## Problem
Check every line of the data below for the word "IDOLM". Copy the ones that have it.

## Material for this exercise

--- START ---

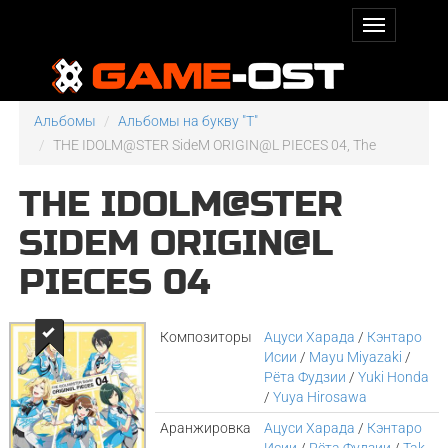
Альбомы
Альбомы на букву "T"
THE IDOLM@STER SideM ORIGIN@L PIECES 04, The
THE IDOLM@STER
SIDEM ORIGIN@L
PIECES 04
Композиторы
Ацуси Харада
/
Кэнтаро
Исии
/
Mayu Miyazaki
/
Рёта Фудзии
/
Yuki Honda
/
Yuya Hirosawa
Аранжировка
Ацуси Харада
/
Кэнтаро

--- END ---
--- START ---

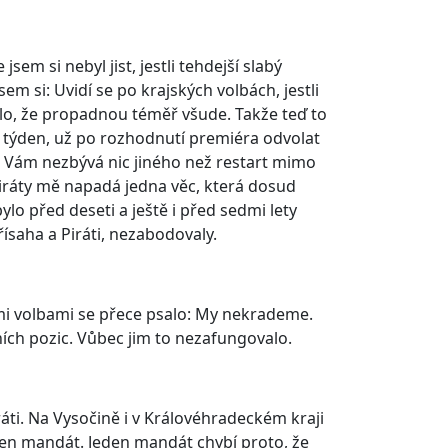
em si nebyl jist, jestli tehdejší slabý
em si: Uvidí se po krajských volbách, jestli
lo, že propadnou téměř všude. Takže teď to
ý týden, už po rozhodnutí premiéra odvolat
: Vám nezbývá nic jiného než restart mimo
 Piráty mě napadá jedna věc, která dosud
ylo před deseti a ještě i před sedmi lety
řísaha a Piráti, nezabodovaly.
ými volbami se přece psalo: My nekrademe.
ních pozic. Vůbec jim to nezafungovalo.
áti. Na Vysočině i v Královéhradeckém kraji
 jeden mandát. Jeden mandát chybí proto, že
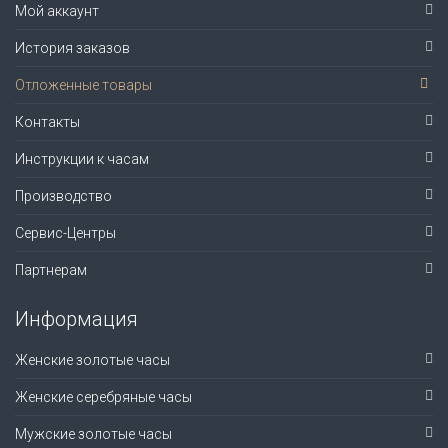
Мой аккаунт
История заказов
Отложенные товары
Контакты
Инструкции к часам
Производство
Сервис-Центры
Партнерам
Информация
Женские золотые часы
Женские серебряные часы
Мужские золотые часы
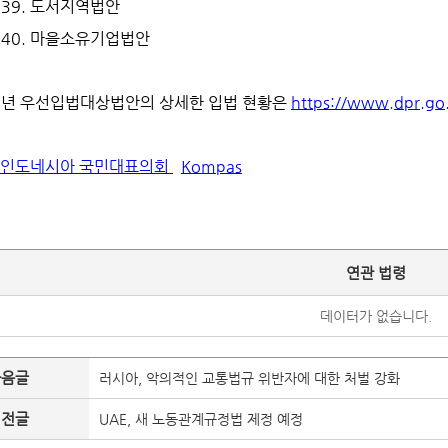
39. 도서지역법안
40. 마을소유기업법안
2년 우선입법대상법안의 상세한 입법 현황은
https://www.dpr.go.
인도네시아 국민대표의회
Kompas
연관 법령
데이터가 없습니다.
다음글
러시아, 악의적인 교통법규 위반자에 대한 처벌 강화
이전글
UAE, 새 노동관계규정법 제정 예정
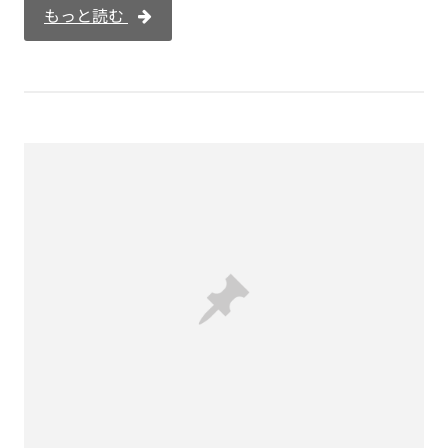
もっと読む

--- END ---
--- START ---

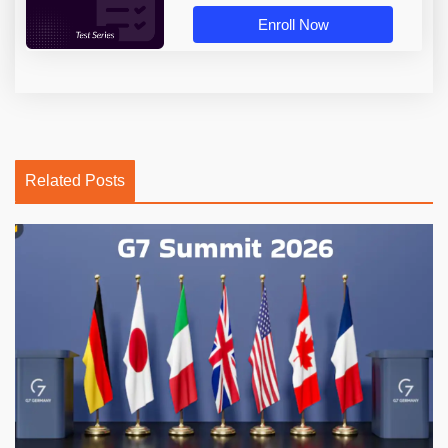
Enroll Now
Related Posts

--- END ---

## Exercise solution
THE IDOLM@STER SideM ORIGIN@L PIECES 04, The
THE IDOLM@STER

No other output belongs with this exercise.